Likewise, being classified as a food supplement, it is often used on the advice of people who are unsuitable for it. Since it is a molecule with effects on the central nervous system, its indication must be under professional supervision.
Moreover, there is little documentation on melatonin overdose. In general, it is considered a fairly safe molecule, as few adverse effects are described, which are usually not serious.
Likewise, a maximum recommended daily dose has not been established, but in usual practice between 1 and 10 mg per day are prescribed, always taking into account the age of the patient and the ailment to be treated.
Although the literature on this subject is scarce, some adverse effects due to an overdose of melatonin have been described. Generally, These are transient symptoms that are not serious and that improve when the drug is stopped.
In any case, the documentation of some clinical entities considered more serious tends to concern patients and family members, so it is important to clarify the frequency of these symptoms.

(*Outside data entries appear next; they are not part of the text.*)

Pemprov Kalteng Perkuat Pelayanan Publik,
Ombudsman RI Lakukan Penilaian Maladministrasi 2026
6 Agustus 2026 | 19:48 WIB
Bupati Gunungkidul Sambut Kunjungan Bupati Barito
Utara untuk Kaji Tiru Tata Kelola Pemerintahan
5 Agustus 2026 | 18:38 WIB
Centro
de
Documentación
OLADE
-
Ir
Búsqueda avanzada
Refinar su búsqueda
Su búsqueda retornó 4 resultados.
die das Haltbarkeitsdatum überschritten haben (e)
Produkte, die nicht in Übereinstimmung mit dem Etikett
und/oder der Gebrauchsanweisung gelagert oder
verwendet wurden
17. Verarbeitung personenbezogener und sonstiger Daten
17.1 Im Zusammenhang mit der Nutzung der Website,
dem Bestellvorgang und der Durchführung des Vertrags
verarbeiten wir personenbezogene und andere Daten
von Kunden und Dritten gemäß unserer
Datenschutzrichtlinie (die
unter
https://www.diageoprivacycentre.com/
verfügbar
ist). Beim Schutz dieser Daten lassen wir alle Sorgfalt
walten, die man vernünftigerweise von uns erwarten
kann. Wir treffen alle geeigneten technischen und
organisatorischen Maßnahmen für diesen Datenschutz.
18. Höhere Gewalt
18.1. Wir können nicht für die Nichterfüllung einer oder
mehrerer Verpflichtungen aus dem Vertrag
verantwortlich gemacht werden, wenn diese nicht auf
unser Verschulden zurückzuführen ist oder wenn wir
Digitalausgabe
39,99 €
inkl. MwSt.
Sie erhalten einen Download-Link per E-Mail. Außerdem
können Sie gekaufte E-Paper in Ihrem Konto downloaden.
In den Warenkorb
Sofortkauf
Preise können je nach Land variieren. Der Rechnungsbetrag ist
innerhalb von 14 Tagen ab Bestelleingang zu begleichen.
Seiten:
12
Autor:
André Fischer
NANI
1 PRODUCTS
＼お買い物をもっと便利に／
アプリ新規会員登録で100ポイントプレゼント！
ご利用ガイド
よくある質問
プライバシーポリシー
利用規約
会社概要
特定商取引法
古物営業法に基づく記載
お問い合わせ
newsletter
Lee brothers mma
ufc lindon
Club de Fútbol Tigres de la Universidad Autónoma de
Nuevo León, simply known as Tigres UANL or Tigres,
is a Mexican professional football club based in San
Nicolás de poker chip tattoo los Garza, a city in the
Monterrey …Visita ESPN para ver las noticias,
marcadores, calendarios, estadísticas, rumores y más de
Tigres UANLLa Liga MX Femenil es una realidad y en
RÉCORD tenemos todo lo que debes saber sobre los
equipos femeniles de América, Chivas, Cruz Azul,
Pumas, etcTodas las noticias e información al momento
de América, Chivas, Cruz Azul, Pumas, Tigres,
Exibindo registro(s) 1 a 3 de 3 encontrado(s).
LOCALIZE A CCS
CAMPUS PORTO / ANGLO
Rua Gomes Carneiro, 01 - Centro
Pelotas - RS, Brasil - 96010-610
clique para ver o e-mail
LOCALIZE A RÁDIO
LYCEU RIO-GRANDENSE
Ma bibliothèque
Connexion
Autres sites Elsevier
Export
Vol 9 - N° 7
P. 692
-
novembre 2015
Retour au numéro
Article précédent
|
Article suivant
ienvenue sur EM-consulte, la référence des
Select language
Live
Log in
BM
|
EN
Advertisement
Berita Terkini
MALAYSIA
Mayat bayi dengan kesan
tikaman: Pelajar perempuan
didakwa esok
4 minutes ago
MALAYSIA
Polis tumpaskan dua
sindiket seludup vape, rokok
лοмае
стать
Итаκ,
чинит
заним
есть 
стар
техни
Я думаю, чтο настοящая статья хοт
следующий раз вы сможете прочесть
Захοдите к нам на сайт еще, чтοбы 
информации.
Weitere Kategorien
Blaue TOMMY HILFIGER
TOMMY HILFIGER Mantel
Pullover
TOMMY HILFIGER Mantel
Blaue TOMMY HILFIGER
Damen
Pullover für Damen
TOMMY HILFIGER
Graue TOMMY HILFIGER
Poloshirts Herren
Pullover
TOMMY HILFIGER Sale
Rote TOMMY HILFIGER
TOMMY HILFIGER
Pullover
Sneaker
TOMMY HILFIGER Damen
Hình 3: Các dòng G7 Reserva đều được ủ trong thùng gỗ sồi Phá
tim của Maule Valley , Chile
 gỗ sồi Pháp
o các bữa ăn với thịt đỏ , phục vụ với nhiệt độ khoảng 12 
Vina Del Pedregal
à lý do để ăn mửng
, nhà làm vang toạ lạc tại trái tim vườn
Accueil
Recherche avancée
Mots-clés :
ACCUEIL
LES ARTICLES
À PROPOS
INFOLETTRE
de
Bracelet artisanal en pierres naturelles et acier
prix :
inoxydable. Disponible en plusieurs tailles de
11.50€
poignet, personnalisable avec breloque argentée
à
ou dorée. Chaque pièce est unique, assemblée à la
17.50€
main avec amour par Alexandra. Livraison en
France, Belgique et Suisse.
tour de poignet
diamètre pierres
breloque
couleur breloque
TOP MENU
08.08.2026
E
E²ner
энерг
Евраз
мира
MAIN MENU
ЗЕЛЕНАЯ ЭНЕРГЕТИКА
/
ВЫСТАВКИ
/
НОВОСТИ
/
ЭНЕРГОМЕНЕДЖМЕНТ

Does melatonin have an increased risk of producing seizures?
There are concerns that melatonin may cause seizures, especially in children. This fear stems from a study in which six pediatric patients with significant neurological impairment received melatonin treatment and four of them reported seizures.
The main drawback of this finding is that the underlying brain lesions may have been the cause of the seizure and not the drug. Also, the population studied was small, so it does not represent a significant sample. More research is needed in this regard.
Other authors make it difficult to come to a conclusion about this theory, as there are reports with contrary results. In these improvements in epileptogenic activity are described in patients using melatonin. Therefore, discretion regarding its use should always be in the hands of a specialist.
On the other hand, high doses have caused more drowsiness in patients, but these amounts are not usually used in the general population. On the contrary, the usual doses generate a synchronization of the sleep-wake cycle, which improves sleep and the level of alertness during the day.
Other adverse reactions that may appear with melatonin
In addition, other side effects with the use of the “dark hormone” are described, which are usually infrequent and subside over time without much importance. These symptoms are considered trivial, as they pose no threat to the patient.
Even so, if they cause enough discomfort, stopping the drug ameliorates those effects. Among these adverse reactions are the following:
- Abdominal pain.
Regulating sleep patterns is the main reason melatonin is used. There are various situations that interfere with a night’s rest and which you can work on to avoid over-medication.
However, evaluation by trained personnel is —ultimately— the most important action in deciding whether melatonin treatment is most appropriate. Often, specific improvements in sleep hygiene help regulate the quality of rest, as sleep disturbances are secondary to bad habits.
Among these recommendations it is worth highlighting the following:
- Be willing to go to bed at the same time every day.
- Sleep in complete darkness.
- Avoid sources of distraction such as electronic devices in the room.
On the other hand, the ideal time to take melatonin depends on the purpose for which it is used. In this sense, It is suggested that you follow the directions of a physician experienced in administering this supplement.
In fact, there are conditions in which it is indicated during the day, while in other cases it is taken at night. As for the dose, they can go up to 300 mg without observing any serious adverse effects. Despite this, low doses are usually handled.
Precautions with the use of melatonin
Finally, it is important that the consumption of melatonin is under medical supervision. Ideally, the indication should come from a specialist in the area, due to its low use in primary care.
Particular attention should be paid in patients with pre-existing conditionssuch as those with autoimmune diseases, hematologic diseases, asthma, diabetes, and epilepsy.